I could list at least a dozen more such stories without straining my memory too hard. My parents aren’t rich, but they live comfortably and see their money as a way to address some of the injustice around them. I know they would be uncomfortable by this post because they don’t like talking about these things. Their acts of kindness are quiet. And they’re hyperlocal, by which I mean to say that my parents’ moral imagination primarily covers the community that they’re part of. My mother listens to me politely when I talk about my pain over people being killed for their meat preferences, over people’s freedom being taken away in the name of security, but she doesn’t lose sleep over any of this. It upsets me sometimes, her decision to “not talk about politics”. But I’m learning to respect my parents’ choice. The choice to practice focused compassion, to address the injustice that surrounds their immediate world, and to not have too much “planetal awareness”. Theirs is a philosophy that says that it is important to have our hearts stretched, but only up to a point. Our hearts are not infinitely elastic, and we need to protect them if we are to remain capable and whole. My mother’s brand of kindness starts to make sense to me when I look at the context of the world that she grew up in. It was a world that taught her to be demure and conservative, to mind her own business, to never be too loud.

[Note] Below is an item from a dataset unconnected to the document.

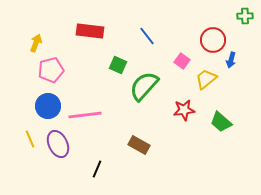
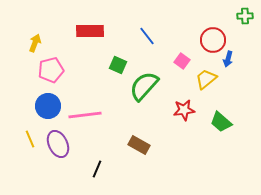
red rectangle: rotated 8 degrees counterclockwise
yellow arrow: moved 1 px left
blue arrow: moved 3 px left, 1 px up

So I’ve been thinking about kindness a lot, and the different forms it takes. And the more I think about kindness, the more I’m reminded of Muzaffar. Muzaffar, also known as Muzzu, is a very dear friend of mine. He also practises hyperlocal kindness, but it’s slightly different in style from my mother’s. For one thing, he doesn’t do small. In the world that he has grown up in, small acts of compassion aren’t enough. Small acts would disappear without a trace in the monumental chaos of corruption and politics, so Muzzu’s kindness takes the form of loud, action-oriented steps, and he doesn’t know how to stop. My mother expresses her courage and generosity through giving money. Muzzu does it by giving his time, his safety, his whole life. He’s a dentist, runs a social enterprise, and is a full-time practitioner of intense-no-holds-barred-kindness. Here are some of my favourite Muzzu stories:
- There’s a shortage of teachers in the government school in his neighbourhood, so Muzzu decides to spend the next year teaching at the school, 3 days a week.
- Pensioners in his neighbourhood don’t get paid for a few months. These are old people, they need money, and he wants to help, but not by giving them money, which would only solve the problem temporarily. He writes a petition to the pension office, and meets them, but that doesn’t work, so he files an RTI, organizes a march, writes an article in a newspaper, records video stories and starts sharing them — basically escalating until bureaucracy breaks down and pensions start to come in. Like I said, he doesn’t how when to stop.
- The government of India launched the National Rural Employment Guarantee Act (NREGA) to provide economic security to rural Indians. To manage the scheme, “ombudsmen” were appointed in each district. Corruption crept in, as it will; villagers weren’t getting the promised employment and ombudsmen needed to be held accountable. So of course, Muzzu spent months chasing RTIs and writing newspaper articles to make the processes transparent and public.
It’s easy to see how a dentist becomes an activist — he simply cares too much. In most places in the world, this kind of human would be a source of inspiration and pride, maybe even amusement at the lengths that he is willing to go to address injustice. But that would be most places in the world, not in Muzaffar’s world. And that is the biggest difference between the lives of Muzaffar and my mother: their context. His brand of kindness got him arrested on 5th of August 2019. Because he was born in Kashmir and because his kindness makes him a threat to security and sovereignty of a great nation.